He could not kill.

The Eika cast away ax and spear and leaped forward with its knife, a wicked obsidian blade. Alain tried to lift his short sword to parry, but he was paralyzed with that revelation.

He could not kill.

He was not worthy. He would never be a soldier. He had failed his father.

He was going to die.

The sun flashed fire in his eyes, blinding him. Or was it death that he did not yet feel, a knife buried in his eye or throat, that blinded him? He dropped his reins and instinctively held up a hand to shield his eyes from the sun. A shadow swooped down over him. An iron-gray broadsword cut down across his sight. The Eika fell, cut down in midleap, and collapsed to the earth.

Alain gasped and groped for his reins before the horse could feel he had lost control; but this was a trained warhorse. It moved forward with the others. Who had come forward? Who had saved him? Who had witnessed his cowardice?

He turned. Her gaze was at once distant and utterly piercing. The rose burned at his chest like a hot coal pressed against his skin.

She spurred her horse forward, his horse responding not to his limp control but somehow to hers, though she did not touch it, though she did not hold its reins.

“Stay beside me,” she said, whether words spoken through her lips or ringing in his mind he could not tell. I am the Lady of Battles. She had a terrible beauty, seared by hardship and agony and the wild madness of battle. She drove her white horse, and with him beside her, surged forward through the Eika, striking to each side, so smooth in her movements that he knew she had ridden to war for so many years that she no longer had to think in order to kill.

Beyond her rode Lavastine, face grim and focused on his task. He took no pleasure in battle; this was duty. He parried a blow and cut in his turn, striking down a silver-scaled Eika; in that instant, as the Eika fell before him, Lavastine looked right past the woman and with that glance marked Alain and went back to the fight.

Now the cavalry drove the Eika back into the waiting line of infantry. Crushed between foe and foe, the Eika fought with hopeless fury or struggled to run free. But Alain, with the Lady of Battles at his side, remained untouched. She struck down any of the savages who lunged at him or hacked at him with ax or spear. He managed to stay seated on his horse. On her other side, Lavastine fought with the same steady imperturbable calm.

Alain jerked his horse left to avoid trampling an infantrymen. The two lines had met at last. Lavastine peeled aside and with a shouted command led Alain and a dozen others down toward the shore. Some Eika ran flat out for the ships; others fought as the horsemen came up behind them. But the savages were broken now. Each one fought only for its own life, or for death. Down at the beach one ship was halfway into the water; Eika jostled each other for a place in its belly, grappling for oars, shoving it out into the current. The other two ships burned with an oily smoke that stung Alain’s nostrils, bringing tears to his eyes and a cloudy haze over his vision.

“Rein in!” cried Lavastine.

Alain blinked back tears and passed a hand over his eyes.

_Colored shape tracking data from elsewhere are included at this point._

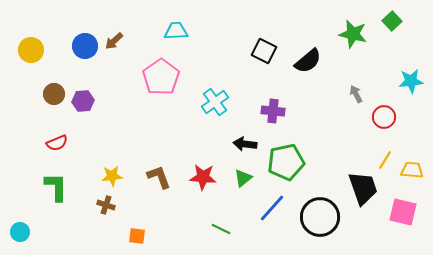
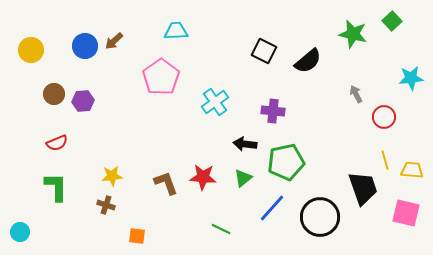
cyan star: moved 3 px up
yellow line: rotated 48 degrees counterclockwise
brown L-shape: moved 7 px right, 6 px down
pink square: moved 3 px right, 1 px down
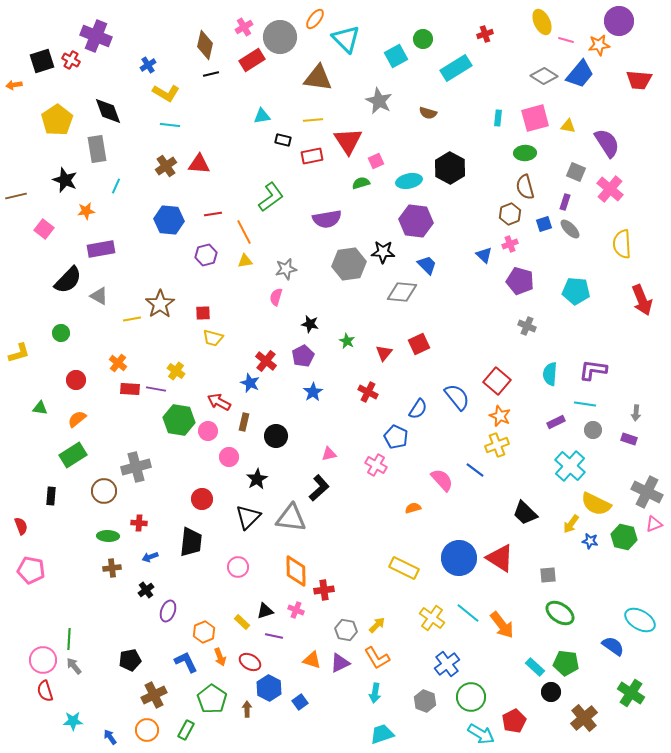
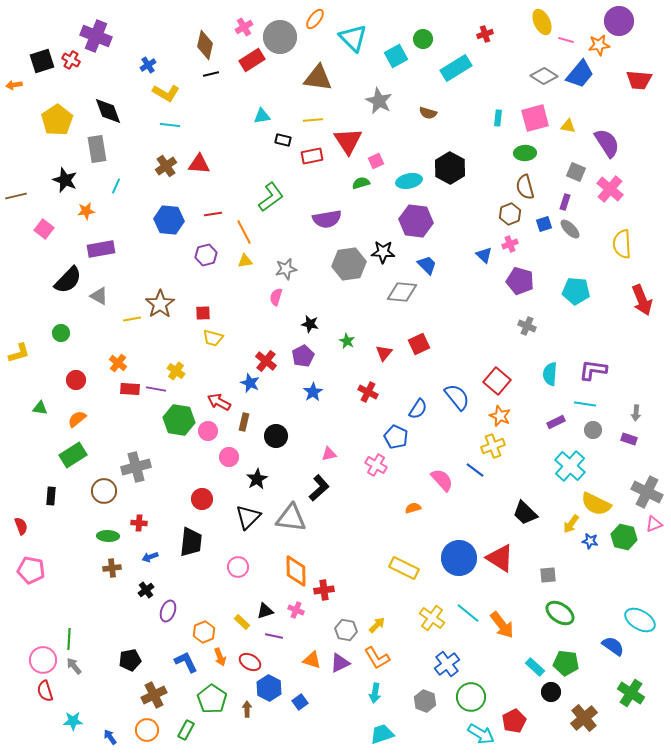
cyan triangle at (346, 39): moved 7 px right, 1 px up
yellow cross at (497, 445): moved 4 px left, 1 px down
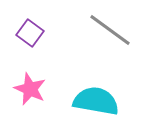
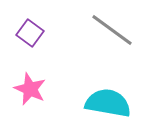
gray line: moved 2 px right
cyan semicircle: moved 12 px right, 2 px down
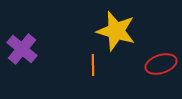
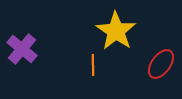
yellow star: rotated 18 degrees clockwise
red ellipse: rotated 36 degrees counterclockwise
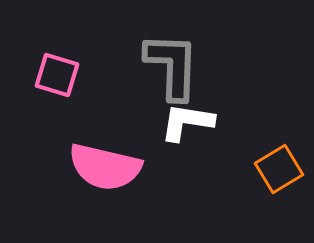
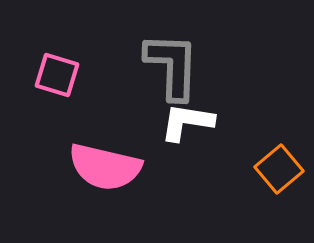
orange square: rotated 9 degrees counterclockwise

“Well done,” said the count.

Alain wiped tears from his checks and looked at his father with surprise. Well done? To whom was he speaking?

Soldiers circled them, weapons held at the ready. They waited on that verge where sandy soil turns into grassy beach and watched a single ship as it hove to into the current, watched as oars beat the water and the ship was swept out to sea. A few arrows, shot harmlessly from the rocking belly of the boat, splashed in the shallows or skittered away into the reeds.

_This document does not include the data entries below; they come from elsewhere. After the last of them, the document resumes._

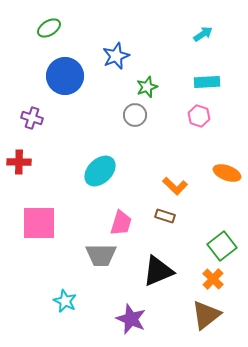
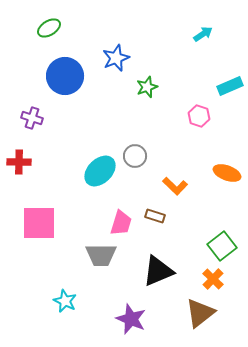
blue star: moved 2 px down
cyan rectangle: moved 23 px right, 4 px down; rotated 20 degrees counterclockwise
gray circle: moved 41 px down
brown rectangle: moved 10 px left
brown triangle: moved 6 px left, 2 px up
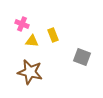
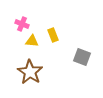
brown star: rotated 20 degrees clockwise
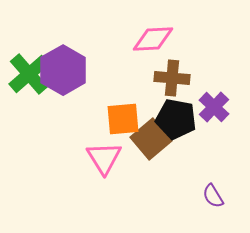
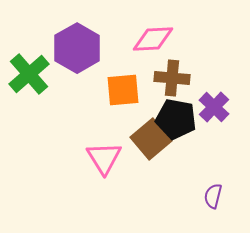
purple hexagon: moved 14 px right, 22 px up
orange square: moved 29 px up
purple semicircle: rotated 45 degrees clockwise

The Lady of Battles was gone. At his chest he felt only the cool, soft lump that was the little leather pouch.

The soldiers ranged ‘round as they shook themselves free of the last eddies of skirmishing. A few Eika had plunged into the river to swim after the receding ship. Most lay dying on the ground. A few men were wounded, one or two with mortal wounds, but Lavastine’s tactics had worked with that same blunt effectiveness with which Lavastine himself approached life.

“Well done, my son,” repeated Lavastine. He lifted his sword; a viscous fluid the greenish-blue color of corroded copper stained the blade. With it held high, he addressed his soldiers. “My trusted companions, now you have seen this boy prove himself in battle.”

One of the cavalrymen spoke. “I saw him strike down four with his own hand, my lord. He had the battle fury on him. He shone with it. I will follow Lord Alain gladly.” To Alain’s horror, he saw respect in the soldier’s eyes.

As soon as this was spoken, others began to talk. Others, too, had seen a kind of unearthly glow around the lad.